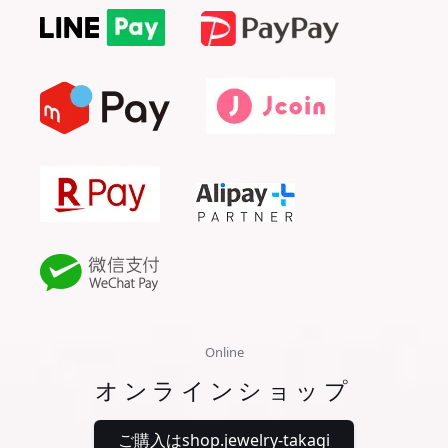
Online
オンラインショップ
ご購入はshop.jewelry-takagi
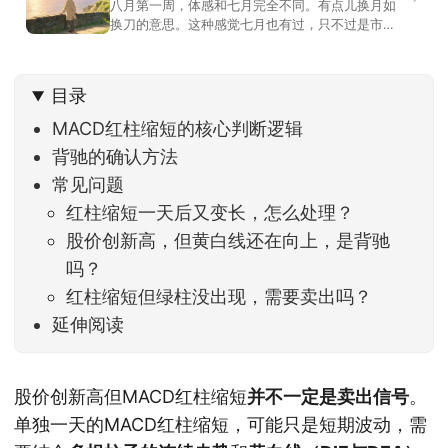
八月第一周，体感和七月完全不同。有点儿换月如
换刀的意思。这种感觉七月也有过，只不过是市场
开始往下走。当时最难受的是什么？很多前期最强
的科技方向连续杀估值、杀情绪，跌幅放在整个A股
历史都排得上号。很多同学人被折磨到根本没有打
目录
开账户的勇气。8月伊始，在这立秋的节气反倒让大
家感受到了春天般的暖风。指数涨了百点，交易额
MACD红柱缩短的核心判断逻辑
回暖到2
背驰的确认方法
常见问题
红柱缩短一天后又变长，怎么处理？
股价创新高，但黄白线还在向上，是背驰
吗？
红柱缩短但绿柱没出现，需要卖出吗？
延伸阅读
股价创新高但MACD红柱缩短
并不一定是卖出信号
。
单独一天的MACD红柱缩短，可能只是短期波动，需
________________________
#### Aim of the task
Nothing but the lines from the one holding "的科技方向连续杀估值、杀情绪，跌幅放在整个A股" to the end of the entries should be returned, each exactly as it stands.

#### Written solution
的科技方向连续杀估值、杀情绪，跌幅放在整个A股
历史都排得上号。很多同学人被折磨到根本没有打
目录
开账户的勇气。8月伊始，在这立秋的节气反倒让大
家感受到了春天般的暖风。指数涨了百点，交易额
MACD红柱缩短的核心判断逻辑
回暖到2
背驰的确认方法
常见问题
红柱缩短一天后又变长，怎么处理？
股价创新高，但黄白线还在向上，是背驰
吗？
红柱缩短但绿柱没出现，需要卖出吗？
延伸阅读
股价创新高但MACD红柱缩短
并不一定是卖出信号
。
单独一天的MACD红柱缩短，可能只是短期波动，需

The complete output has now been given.